Logitech's shares soared when news of a potential Microsoft buyout hit the headlines yesterday.
A report published by Reuters said that "Shares in Swiss-based computer peripherals maker Logitech International SA rose over 12 percent on Thursday amid speculation Microsoft Corp would launch a takeover bid, traders said."
If the acquisition did indeed taket place, this will make Microsoft the biggest peripheral manufacturer in the world although there might still be anti competition obstacles to clear before.
At nearly GBP 4 billion pound, a purchase of Logitech would be substantial even for a company like Microsoft and would make it the most important acquisition in the company's history.

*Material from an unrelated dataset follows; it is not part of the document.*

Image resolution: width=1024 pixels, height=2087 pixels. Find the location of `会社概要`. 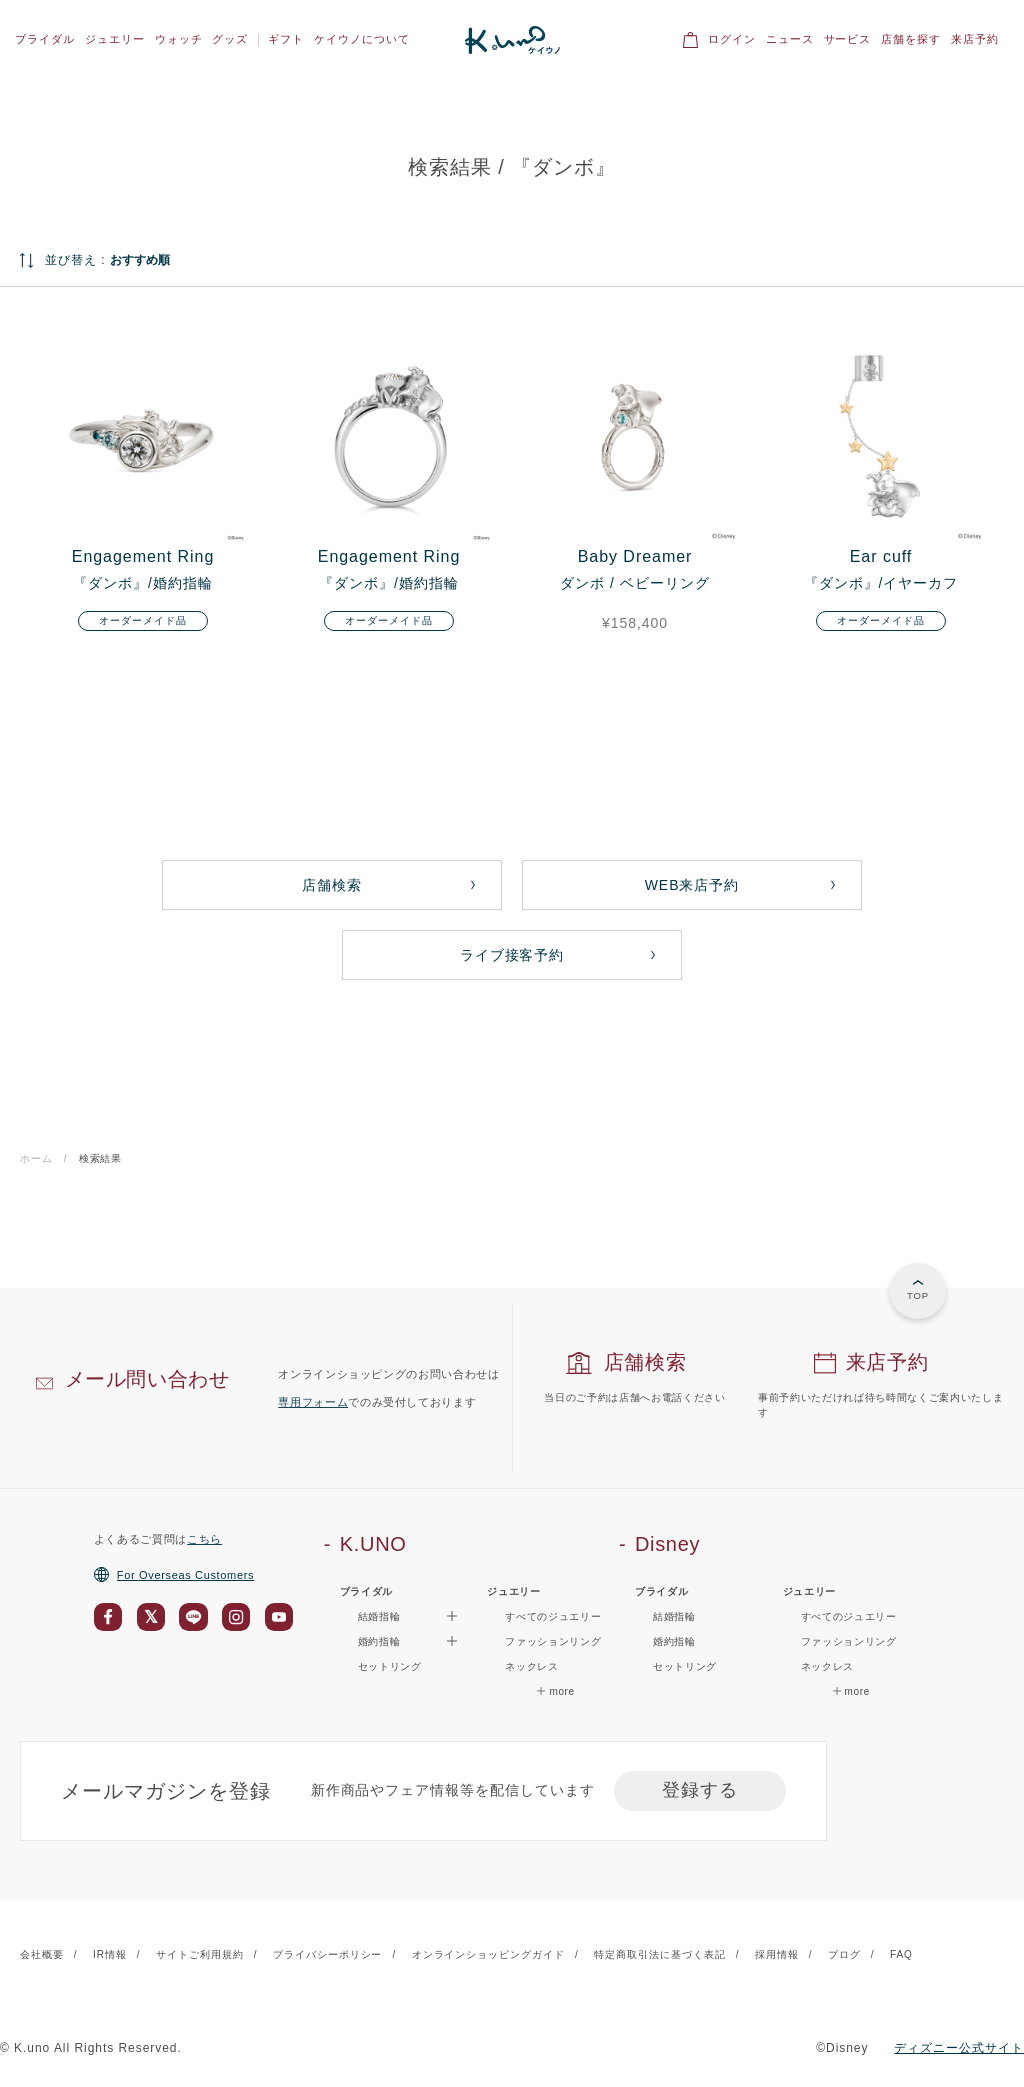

"A Microsoft bid for Logitech would be hard to justify for both competition and strategy reasons, a source familiar and several independent lawyers" told the Financial Times.
The Swiss firm co-founder and chief shareholder was adamant though that Logitech would not be sold to Microsoft; "I am a co-founder of Logitech. Would you be willing to sell your child?" Daniel Borel told Reuters.
But there's another question that Microsoft has to answer. Why would a software company invest so much heavily in hardware which traditionally carries a high profit to revenue ratio (compared to software).
In the financial year ending 2007, Microsoft's Entertainment and Devices Division (EDD), which is home to the Xbox business and to Microsoft's peripherals, posted an operating loss of $1.2 billion for the fourth quarter and nearly $1.9 billion for the full year.